病因
今まで述べてきた認知症においては、その診断名は基本的に認知症を起こす原因疾患によりつけられ、それぞれの疾患の臨床的特徴からなされていました。しかし、前側頭型認知症は臨床的な概念でその背景の疾患を示したものではありません。Pick病(ピック病)といわれるものも基本的には前側頭型認知症をさしたものです。
分類
前側頭型認知症という言葉は混乱して用いられています。現在は以下のように分類されています。広く前頭葉側頭葉に神経変性(神経細胞が壊れること)があるものを前側頭葉変性症として大きく括り、その中の臨床症状で分類されています。そのうちの行動障害が目立つタイプを前側頭型認知症と呼びます。そのほかの2つのタイプは言語障害が前景になるものです。アルツハイマー病においても言語障害が目立つ場合があり、言語障害が目立つ場合アルツハイマー病との鑑別が重要ですが、初期にはその鑑別が難しい場合もあります。
前側頭葉変性症
a) 前側頭型認知症 = Pick病
b) 進行性非流暢性失語症
c) 語義性認知症
診断
若年性の認知症では前側頭型認知症の比率が高く、また症状がもの忘れではないことが多いため、職場での異常として気づかれることが多くあります。初期の症状としては周囲の人々への配慮がなくなり、状況に応じた行動や言動ができなくなります。職場では上下関係を無視した行動や言動、自分の都合や主張のみを優先した行動などが目立ちます。また極端に意欲が低下し、「やる気がない」「だらだらしている」様に見えます。そのためしばしば精神疾患と誤診されます。
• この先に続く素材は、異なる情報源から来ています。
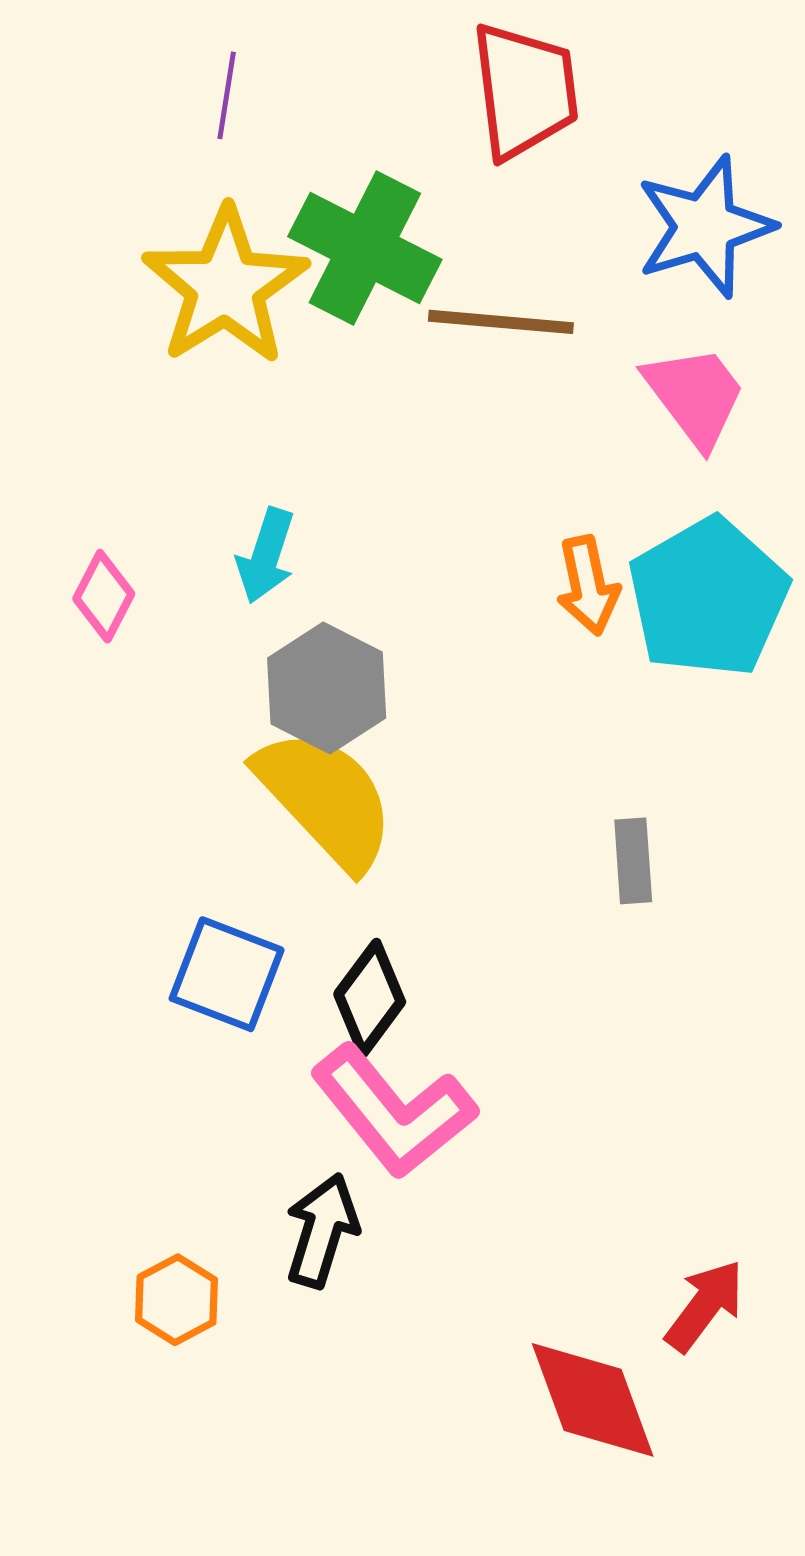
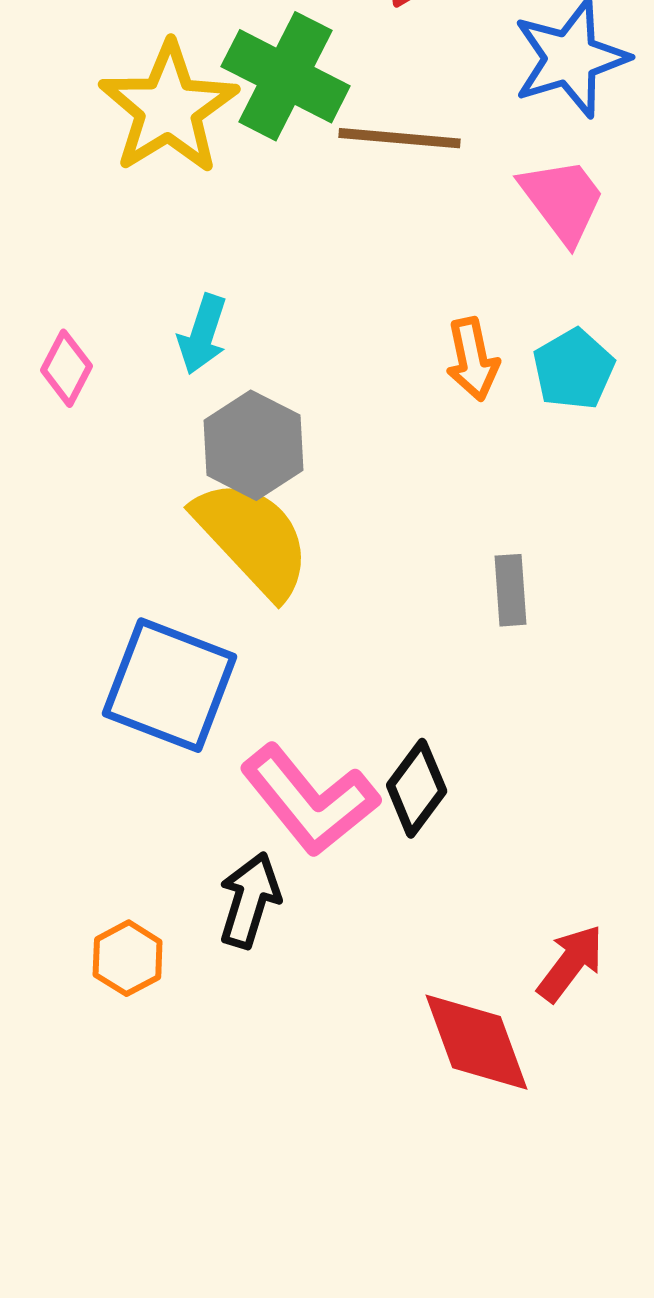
cyan pentagon: (708, 597) -> (574, 369), size x0.6
blue square: (227, 974) -> (170, 685), size x1.4
black diamond: (370, 998) -> (417, 788), moved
家庭では「横着」「不精」になり、子供がいやがることを繰り返し行ったりすることもあります。味覚の好みが変わったり、大食いになったり、アルコールの多飲がみられることもあります。特徴的な臨床症状を示す場合には診断は困難ではありませんが、精神疾患との鑑別が必要です。画像的には前頭葉、側頭葉の萎縮が認められます。同様に同部位に脳血流SPECTで、血流の低下が認められます。
治療
前側頭型認知症に適応が認められた薬剤はありません。しかし症状に応じて、抗精神病薬や抗うつ薬(SSRIなど)が用いられることがあります。